_Your instructions_:
Transcribe every entry word for word, but skip the images.

_Supplied data_:
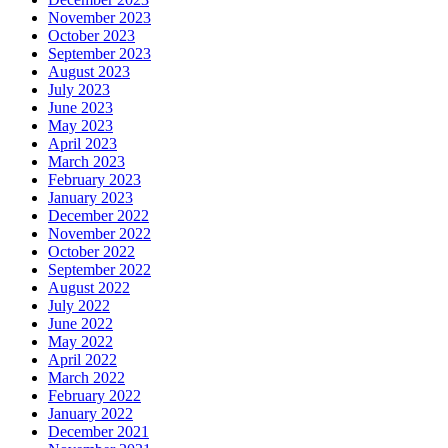
November 2023
October 2023
September 2023
August 2023
July 2023
June 2023
May 2023
April 2023
March 2023
February 2023
January 2023
December 2022
November 2022
October 2022
September 2022
August 2022
July 2022
June 2022
May 2022
April 2022
March 2022
February 2022
January 2022
December 2021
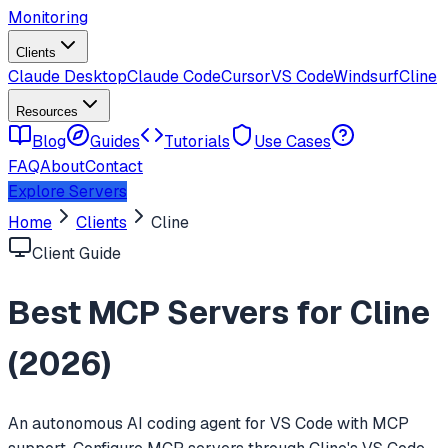
Monitoring
Clients
Claude Desktop
Claude Code
Cursor
VS Code
Windsurf
Cline
Resources
Blog
Guides
Tutorials
Use Cases
FAQ
About
Contact
Explore Servers
Home
Clients
Cline
Client Guide
Best MCP Servers for
Cline
(
2026
)
An autonomous AI coding agent for VS Code with MCP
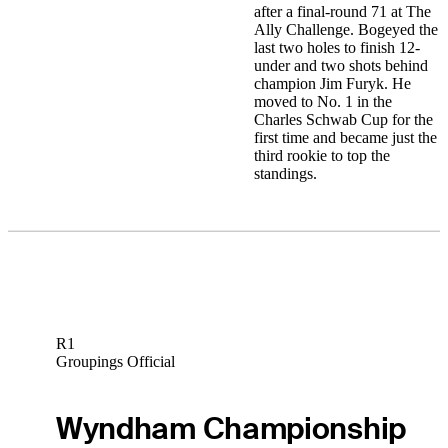
after a final-round 71 at The
Ally Challenge. Bogeyed the
last two holes to finish 12-
under and two shots behind
champion Jim Furyk. He
moved to No. 1 in the
Charles Schwab Cup for the
first time and became just the
third rookie to top the
standings.
R1
Groupings Official
Wyndham Championship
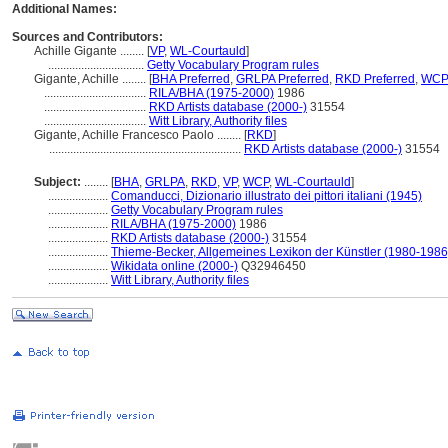
Additional Names:
Sources and Contributors:
Achille Gigante ........
[
VP
,
WL-Courtauld
]
................................
Getty Vocabulary Program rules
Gigante, Achille ........
[
BHA Preferred
,
GRLPA Preferred
,
RKD Preferred
,
WCP 
..................................
RILA/BHA (1975-2000)
1986
..................................
RKD Artists database (2000-)
31554
..................................
Witt Library, Authority files
Gigante, Achille Francesco Paolo ........
[
RKD
]
................................................................
RKD Artists database (2000-)
31554
Subject:
........
[
BHA
,
GRLPA
,
RKD
,
VP
,
WCP
,
WL-Courtauld
]
....................
Comanducci, Dizionario illustrato dei pittori italiani (1945)
....................
Getty Vocabulary Program rules
....................
RILA/BHA (1975-2000)
1986
....................
RKD Artists database (2000-)
31554
....................
Thieme-Becker, Allgemeines Lexikon der Künstler (1980-1986
....................
Wikidata online (2000-)
Q32946450
....................
Witt Library, Authority files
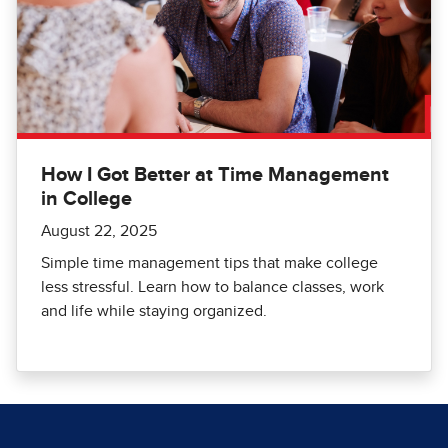
How I Got Better at Time Management
in College
August 22, 2025
Simple time management tips that make college
less stressful. Learn how to balance classes, work
and life while staying organized.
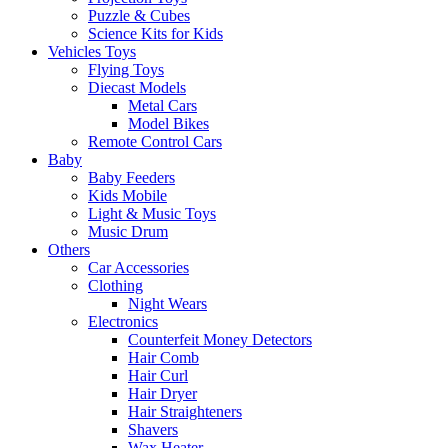
Puzzle & Cubes
Science Kits for Kids
Vehicles Toys
Flying Toys
Diecast Models
Metal Cars
Model Bikes
Remote Control Cars
Baby
Baby Feeders
Kids Mobile
Light & Music Toys
Music Drum
Others
Car Accessories
Clothing
Night Wears
Electronics
Counterfeit Money Detectors
Hair Comb
Hair Curl
Hair Dryer
Hair Straighteners
Shavers
Wax Heater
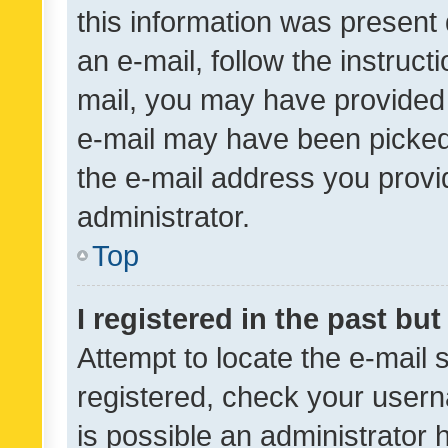
this information was present 
an e-mail, follow the instruct
mail, you may have provided 
e-mail may have been picked 
the e-mail address you provid
administrator.
Top
I registered in the past bu
Attempt to locate the e-mail 
registered, check your usern
is possible an administrator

_Exercise answer_:
November 2023
October 2023
September 2023
August 2023
July 2023
June 2023
May 2023
April 2023
March 2023
February 2023
January 2023
December 2022
November 2022
October 2022
September 2022
August 2022
July 2022
June 2022
May 2022
April 2022
March 2022
February 2022
January 2022
December 2021
Monitoring
Clients
Claude Desktop
Claude Code
Cursor
VS Code
Windsurf
Cline
Resources
Blog
Guides
Tutorials
Use Cases
FAQ
About
Contact
Explore Servers
Home
Clients
Cline
Client Guide
Best MCP Servers for
Cline
(
2026
)
An autonomous AI coding agent for VS Code with MCP
after a final-round 71 at The
Ally Challenge. Bogeyed the
last two holes to finish 12-
under and two shots behind
champion Jim Furyk. He
moved to No. 1 in the
Charles Schwab Cup for the
first time and became just the
third rookie to top the
standings.
R1
Groupings Official
Wyndham Championship
Additional Names:
Sources and Contributors:
Achille Gigante ........
[
VP
,
WL-Courtauld
]
................................
Getty Vocabulary Program rules
Gigante, Achille ........
[
BHA Preferred
,
GRLPA Preferred
,
RKD Preferred
,
WCP 
..................................
RILA/BHA (1975-2000)
1986
..................................
RKD Artists database (2000-)
31554
..................................
Witt Library, Authority files
Gigante, Achille Francesco Paolo ........
[
RKD
]
................................................................
RKD Artists database (2000-)
31554
Subject:
........
[
BHA
,
GRLPA
,
RKD
,
VP
,
WCP
,
WL-Courtauld
]
....................
Comanducci, Dizionario illustrato dei pittori italiani (1945)
....................
Getty Vocabulary Program rules
....................
RILA/BHA (1975-2000)
1986
....................
RKD Artists database (2000-)
31554
....................
Thieme-Becker, Allgemeines Lexikon der Künstler (1980-1986
....................
Wikidata online (2000-)
Q32946450
....................
Witt Library, Authority files
How I Got Better at Time Management
in College
August 22, 2025
Simple time management tips that make college
less stressful. Learn how to balance classes, work
and life while staying organized.
Puzzle & Cubes
Science Kits for Kids
Vehicles Toys
Flying Toys
Diecast Models
Metal Cars
Model Bikes
Remote Control Cars
Baby
Baby Feeders
Kids Mobile
Light & Music Toys
Music Drum
Others
Car Accessories
Clothing
Night Wears
Electronics
Counterfeit Money Detectors
Hair Comb
Hair Curl
Hair Dryer
Hair Straighteners
Shavers
Wax Heater
this information was present 
an e-mail, follow the instruct
mail, you may have provided 
e-mail may have been picked 
the e-mail address you provid
administrator.
Top
I registered in the past bu
Attempt to locate the e-mail 
registered, check your usern
is possible an administrator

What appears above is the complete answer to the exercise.